Records for this task START
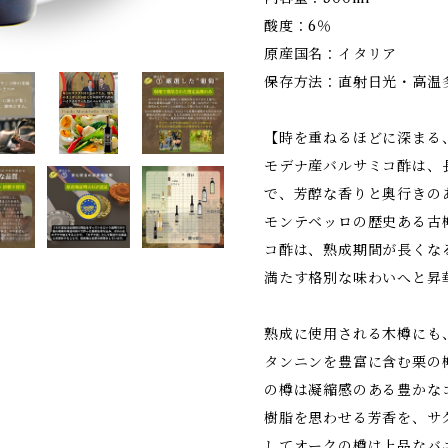
酸度：6％
原産国名：イタリア
保存方法：直射日光・高温
【時を重ねるほどに深まる
モデナ産バルサミコ酢は、
で、芳醇な香りと奥行きの
モンテベッロの歴史ある古
コ酢は、熟成期間が長くな
満たす格別な味わいへと昇
熟成に使用される木樽にも
タンニンを豊富に含む栗の
の樽は凝縮感のある豊かな
樹脂を思わせる芳香を、サ
してオークの樽は上品なバ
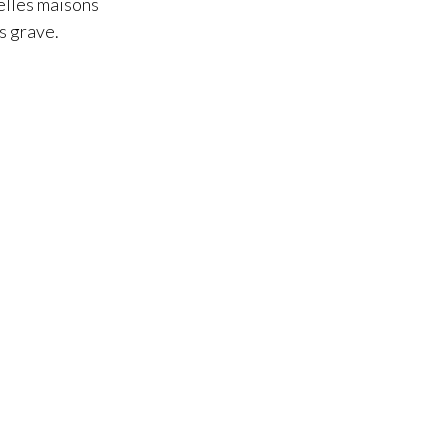
belles maisons
as grave.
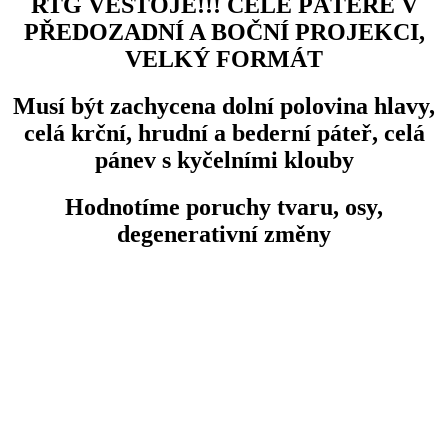
RTG VESTOJE!!! CELÉ PÁTEŘE V
PŘEDOZADNÍ A BOČNÍ PROJEKCI,
VELKÝ FORMÁT
Musí být zachycena dolní polovina hlavy,
celá krční, hrudní a bederní páteř, celá
pánev s kyčelními klouby
Hodnotíme poruchy tvaru, osy,
degenerativní změny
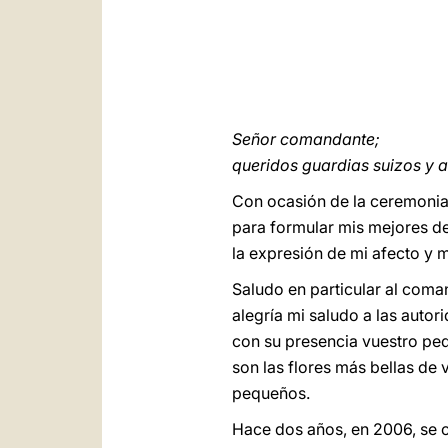
Señor comandante;
queridos guardias suizos y 
Con ocasión de la ceremonia
para formular mis mejores de
la expresión de mi afecto y 
Saludo en particular al coma
alegría mi saludo a las autor
con su presencia vuestro pe
son las flores más bellas de 
pequeños.
Hace dos años, en 2006, se c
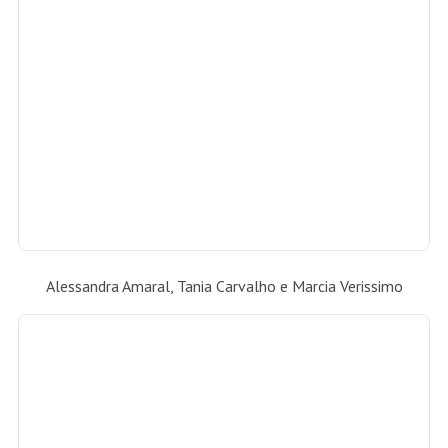
Alessandra Amaral, Karina Nigri e Denise Grassi
EXCLUSIVO: Francisca Pereira
será a musa do Bloco do Copa
Acessório da vez, chapéu de
palha é a novidade do verão
SIGA-NOS NO INSTAGRAM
Records for this task END
Exercise directions
Your answer should consist of the lines above between those holding "belles maisons" and "Con ocasión de la ceremonia", inclusive, reproduced word for word and without pictures.

Expected answer
belles maisons
as grave.
RTG VESTOJE!!! CELÉ PÁTEŘE V
PŘEDOZADNÍ A BOČNÍ PROJEKCI,
VELKÝ FORMÁT
Musí být zachycena dolní polovina hlavy,
celá krční, hrudní a bederní páteř, celá
pánev s kyčelními klouby
Hodnotíme poruchy tvaru, osy,
degenerativní změny
Señor comandante;
queridos guardias suizos y 
Con ocasión de la ceremonia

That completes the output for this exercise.